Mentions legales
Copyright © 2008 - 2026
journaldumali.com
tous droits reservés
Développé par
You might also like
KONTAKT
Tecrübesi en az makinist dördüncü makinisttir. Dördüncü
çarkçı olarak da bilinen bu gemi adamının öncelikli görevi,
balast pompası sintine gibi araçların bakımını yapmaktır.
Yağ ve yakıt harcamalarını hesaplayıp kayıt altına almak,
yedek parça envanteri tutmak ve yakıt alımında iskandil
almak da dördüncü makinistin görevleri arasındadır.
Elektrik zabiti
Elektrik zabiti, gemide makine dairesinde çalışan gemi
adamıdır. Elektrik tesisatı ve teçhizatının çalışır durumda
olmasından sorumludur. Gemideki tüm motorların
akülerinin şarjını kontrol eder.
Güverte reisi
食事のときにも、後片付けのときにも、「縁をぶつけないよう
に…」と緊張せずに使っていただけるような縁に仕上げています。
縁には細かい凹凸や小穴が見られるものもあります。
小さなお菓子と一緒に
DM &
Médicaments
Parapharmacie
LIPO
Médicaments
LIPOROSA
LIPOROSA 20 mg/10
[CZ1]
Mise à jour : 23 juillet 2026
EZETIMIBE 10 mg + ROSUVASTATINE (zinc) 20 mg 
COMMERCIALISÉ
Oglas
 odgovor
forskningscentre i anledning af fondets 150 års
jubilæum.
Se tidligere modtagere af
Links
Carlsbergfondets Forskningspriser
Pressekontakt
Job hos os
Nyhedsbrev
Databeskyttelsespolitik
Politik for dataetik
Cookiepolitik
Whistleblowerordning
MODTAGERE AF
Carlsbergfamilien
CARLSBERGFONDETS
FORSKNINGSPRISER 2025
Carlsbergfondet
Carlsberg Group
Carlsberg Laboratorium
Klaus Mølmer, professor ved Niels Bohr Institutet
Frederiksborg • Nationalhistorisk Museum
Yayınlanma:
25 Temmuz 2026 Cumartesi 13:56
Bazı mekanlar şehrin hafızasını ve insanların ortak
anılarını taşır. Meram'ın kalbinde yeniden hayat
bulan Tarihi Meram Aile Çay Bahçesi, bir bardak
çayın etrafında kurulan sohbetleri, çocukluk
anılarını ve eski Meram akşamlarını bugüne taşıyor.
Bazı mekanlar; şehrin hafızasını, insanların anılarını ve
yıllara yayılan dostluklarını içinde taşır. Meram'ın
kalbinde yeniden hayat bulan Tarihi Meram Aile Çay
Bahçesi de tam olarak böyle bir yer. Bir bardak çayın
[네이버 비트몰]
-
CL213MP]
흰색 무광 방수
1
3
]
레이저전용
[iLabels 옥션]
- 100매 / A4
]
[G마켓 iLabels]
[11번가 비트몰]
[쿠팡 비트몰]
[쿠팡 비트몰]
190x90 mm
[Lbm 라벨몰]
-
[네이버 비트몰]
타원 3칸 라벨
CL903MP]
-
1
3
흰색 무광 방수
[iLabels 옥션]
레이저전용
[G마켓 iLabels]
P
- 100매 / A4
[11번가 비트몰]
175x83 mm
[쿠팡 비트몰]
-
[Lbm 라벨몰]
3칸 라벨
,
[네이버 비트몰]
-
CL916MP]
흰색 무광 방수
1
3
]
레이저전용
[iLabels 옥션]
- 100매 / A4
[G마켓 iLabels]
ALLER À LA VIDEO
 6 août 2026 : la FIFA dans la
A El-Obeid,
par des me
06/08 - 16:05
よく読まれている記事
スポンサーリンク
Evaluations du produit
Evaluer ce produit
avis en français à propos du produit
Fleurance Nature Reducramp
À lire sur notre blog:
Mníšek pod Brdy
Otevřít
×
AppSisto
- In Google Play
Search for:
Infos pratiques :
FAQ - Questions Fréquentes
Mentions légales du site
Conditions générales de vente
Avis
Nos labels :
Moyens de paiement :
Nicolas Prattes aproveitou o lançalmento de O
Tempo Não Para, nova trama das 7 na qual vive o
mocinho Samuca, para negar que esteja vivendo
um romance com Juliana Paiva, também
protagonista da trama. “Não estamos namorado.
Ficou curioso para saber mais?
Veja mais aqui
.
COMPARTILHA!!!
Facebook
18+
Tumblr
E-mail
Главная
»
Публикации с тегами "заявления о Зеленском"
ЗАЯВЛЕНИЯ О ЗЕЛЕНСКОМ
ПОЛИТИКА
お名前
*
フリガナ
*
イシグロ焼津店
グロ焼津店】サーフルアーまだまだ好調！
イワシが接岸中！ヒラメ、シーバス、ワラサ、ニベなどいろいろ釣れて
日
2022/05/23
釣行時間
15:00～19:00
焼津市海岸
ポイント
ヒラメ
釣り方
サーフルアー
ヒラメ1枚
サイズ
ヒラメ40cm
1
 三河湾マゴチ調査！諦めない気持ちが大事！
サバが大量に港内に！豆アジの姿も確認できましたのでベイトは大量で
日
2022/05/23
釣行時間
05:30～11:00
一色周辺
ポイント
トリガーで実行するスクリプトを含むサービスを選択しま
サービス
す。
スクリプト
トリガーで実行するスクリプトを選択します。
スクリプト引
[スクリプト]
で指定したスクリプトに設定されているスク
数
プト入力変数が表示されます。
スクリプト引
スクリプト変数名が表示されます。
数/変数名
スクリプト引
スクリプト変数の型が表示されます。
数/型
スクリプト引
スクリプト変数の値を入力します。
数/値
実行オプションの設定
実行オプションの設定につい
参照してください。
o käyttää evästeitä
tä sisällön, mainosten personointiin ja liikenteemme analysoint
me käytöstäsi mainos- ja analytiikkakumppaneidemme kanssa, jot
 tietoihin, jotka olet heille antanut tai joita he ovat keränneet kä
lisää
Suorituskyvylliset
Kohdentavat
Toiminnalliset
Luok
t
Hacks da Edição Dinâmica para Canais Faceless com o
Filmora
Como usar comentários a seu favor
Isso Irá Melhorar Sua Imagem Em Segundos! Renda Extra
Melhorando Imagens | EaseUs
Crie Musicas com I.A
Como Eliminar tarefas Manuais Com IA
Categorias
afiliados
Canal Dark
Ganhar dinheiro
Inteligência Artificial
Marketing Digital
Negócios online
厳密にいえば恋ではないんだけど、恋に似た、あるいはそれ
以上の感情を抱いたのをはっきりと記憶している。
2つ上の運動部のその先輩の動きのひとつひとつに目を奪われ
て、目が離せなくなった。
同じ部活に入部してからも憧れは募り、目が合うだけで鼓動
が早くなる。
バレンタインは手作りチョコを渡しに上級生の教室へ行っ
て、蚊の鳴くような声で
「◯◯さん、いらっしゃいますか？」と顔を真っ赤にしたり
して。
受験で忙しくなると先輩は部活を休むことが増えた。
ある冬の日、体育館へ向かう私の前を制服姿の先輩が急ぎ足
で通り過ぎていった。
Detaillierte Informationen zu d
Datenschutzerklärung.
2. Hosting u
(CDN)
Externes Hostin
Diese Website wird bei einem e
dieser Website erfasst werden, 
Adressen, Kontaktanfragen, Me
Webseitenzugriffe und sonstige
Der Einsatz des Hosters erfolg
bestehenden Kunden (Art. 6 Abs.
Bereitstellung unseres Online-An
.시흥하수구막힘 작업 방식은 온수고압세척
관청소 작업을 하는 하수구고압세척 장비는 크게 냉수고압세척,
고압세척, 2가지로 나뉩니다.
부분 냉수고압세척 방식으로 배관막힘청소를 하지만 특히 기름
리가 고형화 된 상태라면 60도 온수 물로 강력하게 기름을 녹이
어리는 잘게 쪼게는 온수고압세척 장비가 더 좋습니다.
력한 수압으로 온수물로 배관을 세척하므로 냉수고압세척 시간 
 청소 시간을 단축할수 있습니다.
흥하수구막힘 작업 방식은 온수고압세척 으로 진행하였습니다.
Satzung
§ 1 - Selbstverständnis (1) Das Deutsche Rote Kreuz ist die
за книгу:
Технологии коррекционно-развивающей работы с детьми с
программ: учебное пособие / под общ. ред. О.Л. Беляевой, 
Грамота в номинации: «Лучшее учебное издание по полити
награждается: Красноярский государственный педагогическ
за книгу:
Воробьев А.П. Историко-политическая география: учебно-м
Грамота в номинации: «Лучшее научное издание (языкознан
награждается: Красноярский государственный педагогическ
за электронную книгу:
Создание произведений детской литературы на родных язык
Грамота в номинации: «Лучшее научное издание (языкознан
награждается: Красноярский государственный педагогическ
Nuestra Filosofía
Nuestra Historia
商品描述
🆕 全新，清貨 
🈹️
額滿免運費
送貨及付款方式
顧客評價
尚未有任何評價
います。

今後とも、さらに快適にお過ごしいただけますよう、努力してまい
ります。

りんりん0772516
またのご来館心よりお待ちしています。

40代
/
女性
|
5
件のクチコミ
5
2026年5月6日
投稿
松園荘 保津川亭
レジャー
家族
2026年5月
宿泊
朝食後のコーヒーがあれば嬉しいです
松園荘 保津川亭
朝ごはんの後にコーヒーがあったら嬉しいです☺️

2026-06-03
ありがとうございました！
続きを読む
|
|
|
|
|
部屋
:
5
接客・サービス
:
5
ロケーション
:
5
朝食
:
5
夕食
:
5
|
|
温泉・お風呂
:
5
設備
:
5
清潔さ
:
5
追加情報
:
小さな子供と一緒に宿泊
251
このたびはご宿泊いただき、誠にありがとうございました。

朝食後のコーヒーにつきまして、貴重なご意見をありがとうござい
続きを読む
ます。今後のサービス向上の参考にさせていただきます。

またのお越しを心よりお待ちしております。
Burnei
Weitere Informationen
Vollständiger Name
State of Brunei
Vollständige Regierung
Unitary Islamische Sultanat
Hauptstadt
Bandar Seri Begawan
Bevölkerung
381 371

##########

#### [WHAT YOU WILL DO]
Show every line of the listing containing the string "냉수고압세척" by copying it.

#### [ANSWER TO THIS TASK]
관청소 작업을 하는 하수구고압세척 장비는 크게 냉수고압세척,
부분 냉수고압세척 방식으로 배관막힘청소를 하지만 특히 기름
력한 수압으로 온수물로 배관을 세척하므로 냉수고압세척 시간 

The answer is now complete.